In an interview with ICT, Mitchell said he felt relieved to be off the commission.
“After two years of trying to correct S. 117, it failed; … it’s still the Legislature’s fault for creating S. 117 and the Legislature’s fault for not correcting it. I feel relieved. I guess they prematurely created a commission.”
Mitchell had served on an advisory committee for Indian affairs in the early 1990s under former Gov. Howard Dean and noted a world of difference between the two entities.
“The first one had a purpose and it had a community. Three members were appointed by the governor and three were appointed by the tribal council of the St. Francis/Sokoki Band of the Abenaki Nation of Missisquoi. So the community focus back then was the Missisquoi Indians and then when they created S. 117 that became lost and I suppose whatever relationship the state had with the Native community – I don’t see it there anymore.”
The BIA denied the St. Francis Missisquoi Band federal recognition in 2007 after almost three decades of effort – a denial that also enters the realm of irony in view of the fact that the band has received federal funding for education and other purposes for more than 30 years. Even the tribe’s Web site – – was federally funded.

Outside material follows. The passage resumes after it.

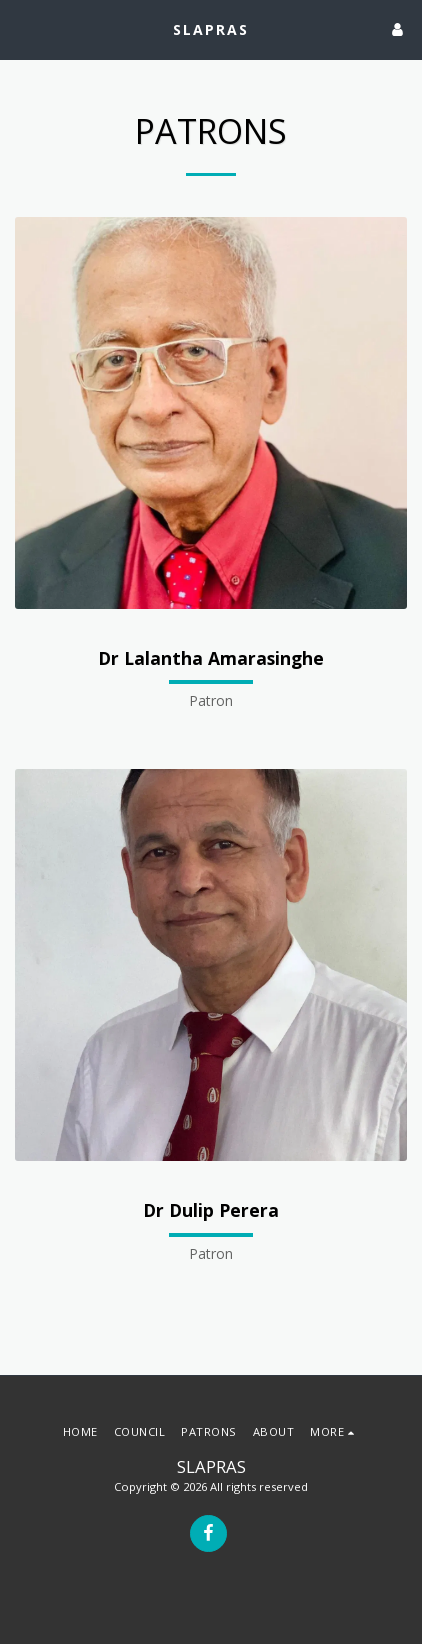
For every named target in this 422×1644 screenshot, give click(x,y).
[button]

Mitchell said he had declined a telephone offer during the summer from the governor’s office to be reappointed to the commission, but there was no follow-up. He was under the impression that his term had expired on July 31, but then discovered a statute indicating his term would be extended to March 1, 2009, since the governor had taken no action to appoint his replacement.
“I have no desire to convene the current commission and in respect to the Abenaki peoples. I am stepping down as chair of the Vermont Commission on Native American Affairs, since lack of respect by the Vermont Legislature leaves me no other choice,” Mitchell told the governor in his resignation letter.